**WORK TO BE COMPLETED**
With all images omitted, write out the records word for word.

**EXTRACTED ENTRIES**
------------
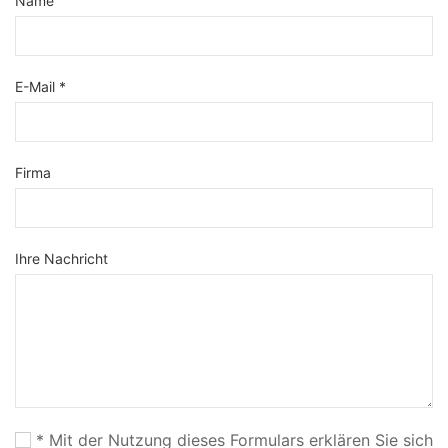
Name
E-Mail *
Firma
Ihre Nachricht
* Mit der Nutzung dieses Formulars erklären Sie sich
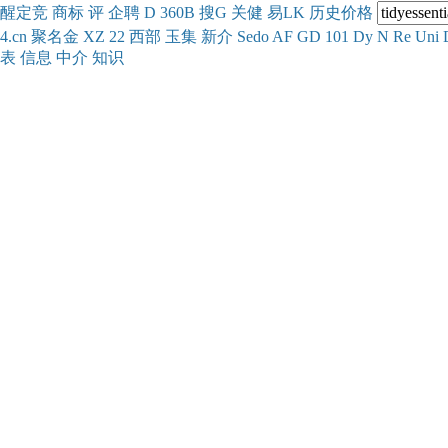
醒
定
竞
商
标
评
企
聘
D
360
B
搜
G
关健
易
LK
历史
价格
4.cn
聚名
金
XZ
22
西部
玉
集
新
介
Se
do
AF
GD
101
Dy
N
Re
Uni
表
信息
中介
知识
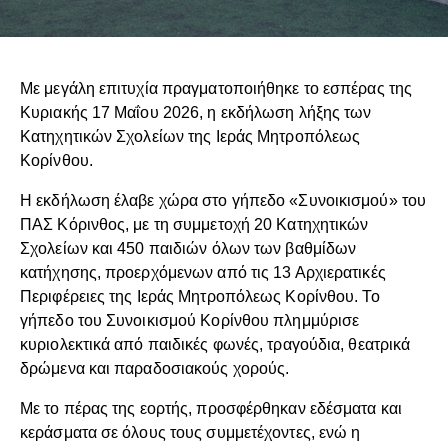
Με μεγάλη επιτυχία πραγματοποιήθηκε το εσπέρας της
Κυριακής 17 Μαΐου 2026, η εκδήλωση λήξης των
Κατηχητικών Σχολείων της Ιεράς Μητροπόλεως
Κορίνθου.
Η εκδήλωση έλαβε χώρα στο γήπεδο «Συνοικισμού» του
ΠΑΣ Κόρινθος, με τη συμμετοχή 20 Κατηχητικών
Σχολείων και 450 παιδιών όλων των βαθμίδων
κατήχησης, προερχόμενων από τις 13 Αρχιερατικές
Περιφέρειες της Ιεράς Μητροπόλεως Κορίνθου. Το
γήπεδο του Συνοικισμού Κορίνθου πλημμύρισε
κυριολεκτικά από παιδικές φωνές, τραγούδια, θεατρικά
δρώμενα και παραδοσιακούς χορούς.
Με το πέρας της εορτής, προσφέρθηκαν εδέσματα και
κεράσματα σε όλους τους συμμετέχοντες, ενώ η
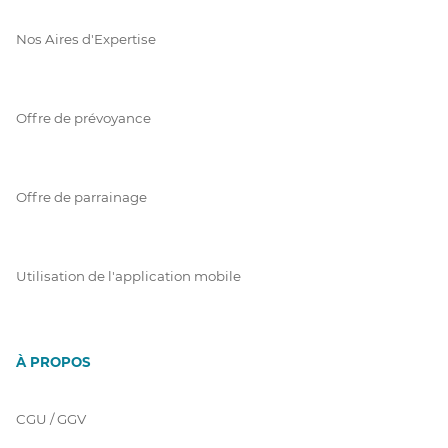
Nos Aires d'Expertise
Offre de prévoyance
Offre de parrainage
Utilisation de l'application mobile
À PROPOS
CGU / GGV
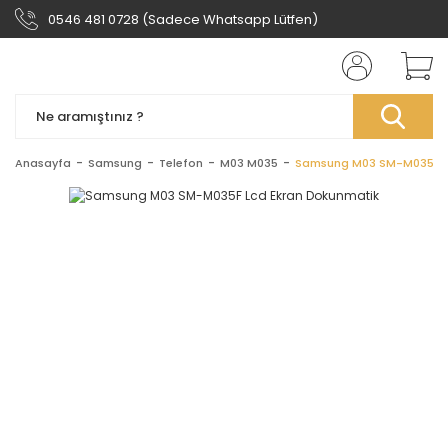
0546 481 0728 (Sadece Whatsapp Lütfen)
Anasayfa
Samsung
Telefon
M03 M035
Samsung M03 SM-M035F L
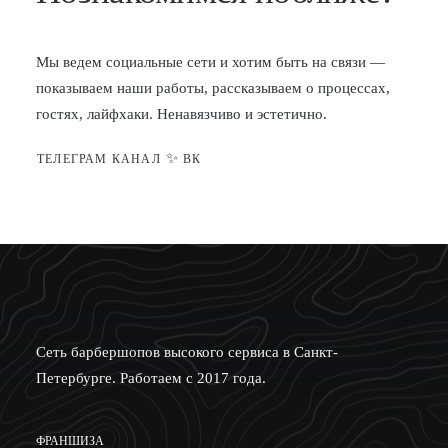
Мы ведем социальные сети и хотим быть на связи —
показываем наши работы, рассказываем о процессах,
гостях, лайфхаки. Ненавязчиво и эстетично.
✨
ТЕЛЕГРАМ КАНАЛ
ВК
Сеть барбершопов высокого сервиса в Санкт-
Петербурге. Работаем с 2017 года.
ФРАНШИЗА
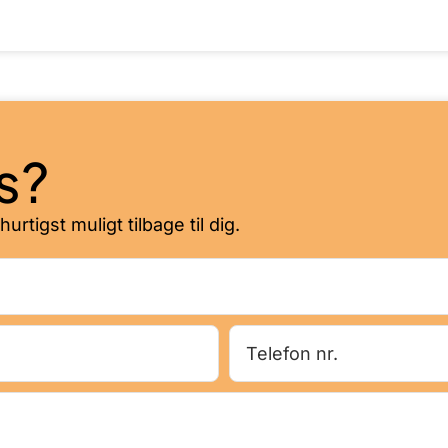
s?
tigst muligt tilbage til dig.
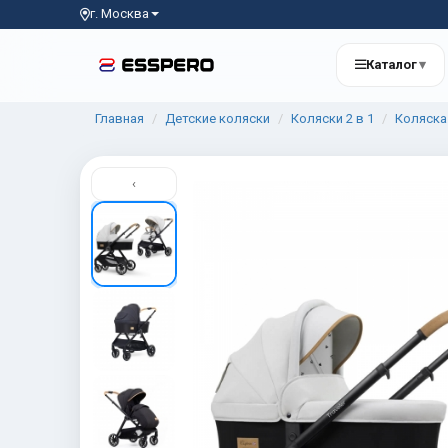
г. Москва
Каталог
▾
Главная
Детские коляски
Коляски 2 в 1
Коляска 
‹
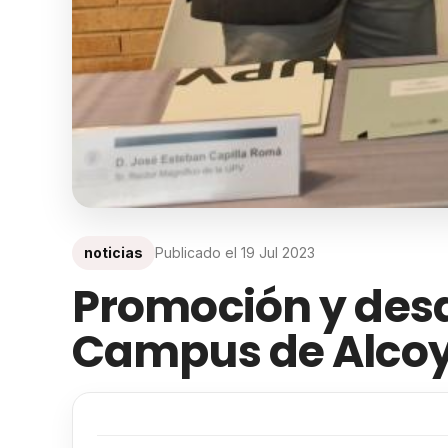
noticias
Publicado el
19 Jul 2023
Promoción y desar
Campus de Alco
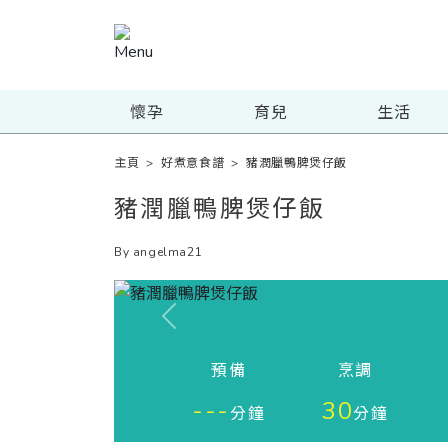
懷孕
育兒
生活
主頁
>
好煮意食譜
>
豬潤臘鴨脾煲仔飯
豬潤臘鴨脾煲仔飯
By angelma21
Previous
預備
烹調
---
30
分鐘
分鐘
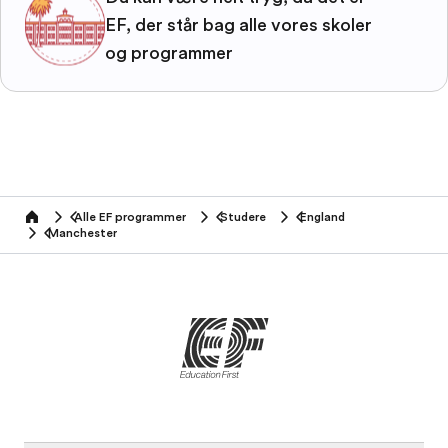
EF, der står bag alle vores skoler
og programmer
Alle EF programmer
Studere
England
home
Manchester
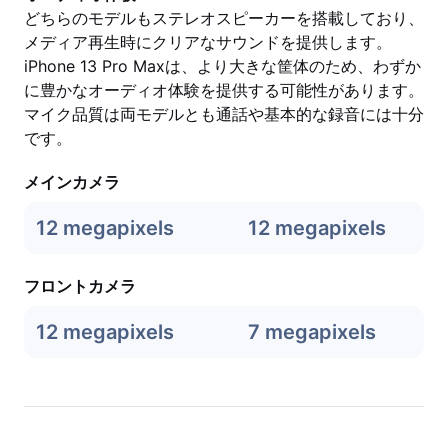
どちらのモデルもステレオスピーカーを搭載しており、
メディア再生時にクリアなサウンドを提供します。
iPhone 13 Pro Maxは、より大きな筐体のため、わずか
に豊かなオーディオ体験を提供する可能性があります。
マイク品質は両モデルとも通話や基本的な録音には十分
です。
メインカメラ
12 megapixels
12 megapixels
フロントカメラ
12 megapixels
7 megapixels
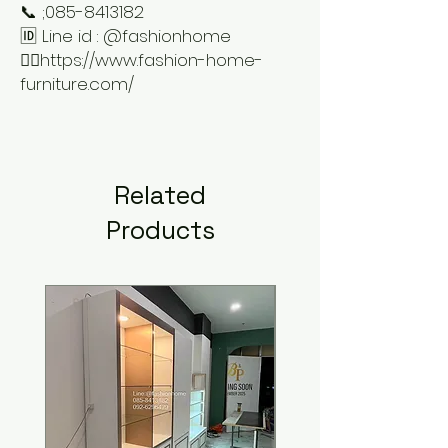
📞 ;085-8413182
🆔 Line id : @fashionhome
👉🏻https://www.fashion-home-
furniture.com/
Related
Products
New Arrival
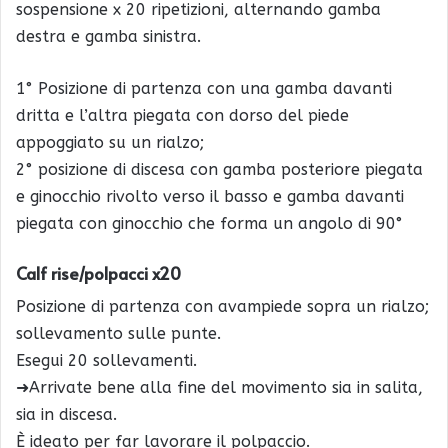
sospensione x 20 ripetizioni, alternando gamba
destra e gamba sinistra.
1° Posizione di partenza con una gamba davanti
dritta e l’altra piegata con dorso del piede
appoggiato su un rialzo;
2° posizione di discesa con gamba posteriore piegata
e ginocchio rivolto verso il basso e gamba davanti
piegata con ginocchio che forma un angolo di 90°
Calf rise/polpacci x20
Posizione di partenza con avampiede sopra un rialzo;
sollevamento sulle punte.
Esegui 20 sollevamenti.
➜Arrivate bene alla fine del movimento sia in salita,
sia in discesa.
È ideato per far lavorare il polpaccio.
------------
**RESPONSE AREA**
Name
E-Mail *
Firma
Ihre Nachricht
* Mit der Nutzung dieses Formulars erklären Sie sich
醒
定
竞
商
标
评
企
聘
D
360
B
搜
G
关健
易
LK
历史
价格
4.cn
聚名
金
XZ
22
西部
玉
集
新
介
Se
do
AF
GD
101
Dy
N
Re
Uni
表
信息
中介
知识
Με μεγάλη επιτυχία πραγματοποιήθηκε το εσπέρας της
Κυριακής 17 Μαΐου 2026, η εκδήλωση λήξης των
Κατηχητικών Σχολείων της Ιεράς Μητροπόλεως
Κορίνθου.
Η εκδήλωση έλαβε χώρα στο γήπεδο «Συνοικισμού» του
ΠΑΣ Κόρινθος, με τη συμμετοχή 20 Κατηχητικών
Σχολείων και 450 παιδιών όλων των βαθμίδων
κατήχησης, προερχόμενων από τις 13 Αρχιερατικές
Περιφέρειες της Ιεράς Μητροπόλεως Κορίνθου. Το
γήπεδο του Συνοικισμού Κορίνθου πλημμύρισε
κυριολεκτικά από παιδικές φωνές, τραγούδια, θεατρικά
δρώμενα και παραδοσιακούς χορούς.
Με το πέρας της εορτής, προσφέρθηκαν εδέσματα και
κεράσματα σε όλους τους συμμετέχοντες, ενώ η
Nos Aires d'Expertise
Offre de prévoyance
Offre de parrainage
Utilisation de l'application mobile
À PROPOS
CGU / GGV
0546 481 0728 (Sadece Whatsapp Lütfen)
Anasayfa
Samsung
Telefon
M03 M035
Samsung M03 SM-M035F L
Мы ведем социальные сети и хотим быть на связи —
показываем наши работы, рассказываем о процессах,
гостях, лайфхаки. Ненавязчиво и эстетично.
✨
ТЕЛЕГРАМ КАНАЛ
ВК
Сеть барбершопов высокого сервиса в Санкт-
Петербурге. Работаем с 2017 года.
ФРАНШИЗА
s?
tigst muligt tilbage til dig.
г. Москва
Каталог
▾
Главная
Детские коляски
Коляски 2 в 1
Коляска 
‹
noticias
Publicado el
19 Jul 2023
Promoción y desar
Campus de Alco
懷孕
育兒
生活
主頁
>
好煮意食譜
>
豬潤臘鴨脾煲仔飯
豬潤臘鴨脾煲仔飯
By angelma21
Previous
預備
烹調
---
30
分鐘
分鐘
EF, der står bag alle vores skoler
og programmer
Alle EF programmer
Studere
England
home
Manchester
どちらのモデルもステレオスピーカーを搭載しており、
メディア再生時にクリアなサウンドを提供します。
iPhone 13 Pro Maxは、より大きな筐体のため、わずか
に豊かなオーディオ体験を提供する可能性があります。
マイク品質は両モデルとも通話や基本的な録音には十分
です。
メインカメラ
12 megapixels
12 megapixels
フロントカメラ
12 megapixels
7 megapixels
📞 ;085-8413182
🆔 Line id : @fashionhome
👉🏻https://www.fashion-home-
furniture.com/
Related
Products
New Arrival
sospensione x 20 ripetizioni, alternando gamba
destra e gamba sinistra.
1° Posizione di partenza con una gamba davanti
dritta e l’altra piegata con dorso del piede
appoggiato su un rialzo;
2° posizione di discesa con gamba posteriore piegata
e ginocchio rivolto verso il basso e gamba davanti
piegata con ginocchio che forma un angolo di 90°
Calf rise/polpacci x20
Posizione di partenza con avampiede sopra un rialzo;
sollevamento sulle punte.
Esegui 20 sollevamenti.
➜Arrivate bene alla fine del movimento sia in salita,
sia in discesa.
È ideato per far lavorare il polpaccio.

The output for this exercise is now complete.